Optimal settings for running Small-24b using Ollama?
This model seems to be quite sensitive to settings. I've seen many posts and comments on Reddit about this model having weird bugs due to inference settings. Could you share the optimal settings for running this model?
For example, what should the repeat penalty, top p & k values be? And is the optimal temperature indeed 0.15 as stated in the model card?
At a minimum, I've observed that repetition penalty seems to harm this model. Yesterday I had tried running it and thought something was wrong with the ggufs, because it couldn't repeat back certain things that other models easily could (for example- reprinting a sudoku board that it was given; it would add tons of spaces, extra dashes, etc when rendering the board). I stripped out all of my sampler settings and added them back one at a time until I realized that my repetition penalty of 1.2, range of 2048 was the culprit. Once that was completely disabled, the model was able to act more normally.
Depends on the task. If it's task related, function calling, information retrieval, and stuff like that, a very low temp seems best (0.1 - 0.3 'ish), with no other sampler. And I'd avoid repetition penalty in that case.
For more creative pursuits, you can push the temperature surprisingly high, compared to the previous model, before it starts to become incoherent (0.85 Temp + MinP 0.1 is safe, you can experiment with this as a starting point.), I'd add some repetition penalty or a DRY sampler (if you have a back-end that supports it) because it can get very repetitive very quick, like all mistral llm.
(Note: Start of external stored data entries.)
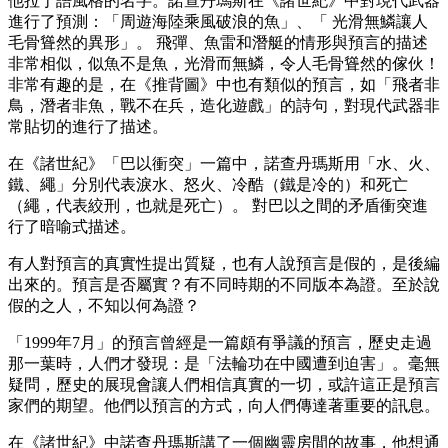
他拉丁語風格的名字。諾查丹瑪斯在《諸世紀》中對現代武器
進行了預測：「周遊海陸乘風破浪的魚」、「 光滑無鱗讓人
毛骨聳然的異形」。 飛彈、魚雷和潛艇的情形與預言的描述
非常相似，似魚不是魚，光滑而無鱗，令人毛骨聳然的傢伙！
非常有趣的是，在《推背圖》中也有類似的預言，如「飛者非
鳥，潛者非魚，戰不在兵，造化遊戲」的詩句，對現代武器非
常貼切的進行了描述。
在《諸世紀》「巴以衝突」一篇中，諾查丹瑪斯用「水、火、
鐵、繩」分別代表淚水、怒火、冷酷（鐵是冷的）和死亡
（繩，代表絞刑，也就是死亡）。 對巴以之間的矛盾衝突進
行了暗喻式描述。
有人對預言的真實性提出質疑，也有人說預言是假的，是後編
出來的。預言是否屬實？有不同時期的不同版本為證。至於說
假的之人，不知以何為證？
「1999年7月」的預言曾經是一篇頗有爭議的預言，歷史走過
那一葉時，人們才發現：是「法輪功在中國遭到迫害」。毫無
疑問，歷史的展現會讓人們相信真實的一切，或許這正是預言
家們的期望。他們以預言的方式，向人們傳達著重要的訊息。
在《諸世紀》中諾查丹瑪斯講了一個幽靈房間的故事，他想通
Rep Pen of 1.2 on 2048 is a very high setting, especially if the expected output is repetitive by definition (json file, sodoku board ;) ). I'd use a lower penalty on larger body of text, instead (1.05 over 4096, depending on context, are more conservative values you can start with and +/- until you hit a sweet spot).
cc @ollama
temp should be 0.15
I tried everything, and of course setting temp to 0.15. But still this model clearly loses to Qwen2.5-14B-Instruct-1M. Tested on lots of questions. Maybe it's good on specific tasks, like coding, no idea. Seems that nobody talks about this.
I tried everything, and of course setting temp to 0.15. But still this model clearly loses to Qwen2.5-14B-Instruct-1M. Tested on lots of questions. Maybe it's good on specific tasks, like coding, no idea. Seems that nobody talks about this.
It's been talked about in a closed thread you can still check.
https://huggingface.co/mistralai/Mistral-Small-24B-Instruct-2501/discussions/5
It's excellent at:
- Precise instruction following, like outputting a JSON formatted document, summarizing, titling, any kind of "Do this task in this fashion"
- Information extraction from document (even if 32K tokens might be a bit small for that) / RAG
- Function calling for integration in a tool-chain
- Translation (especially EN <-> FR)
It does okay at:
- Writing single creative short document (aka write me a letter by X explaining Y to Z)
- Basic coding tasks (it's definitely not a coding assistant, though)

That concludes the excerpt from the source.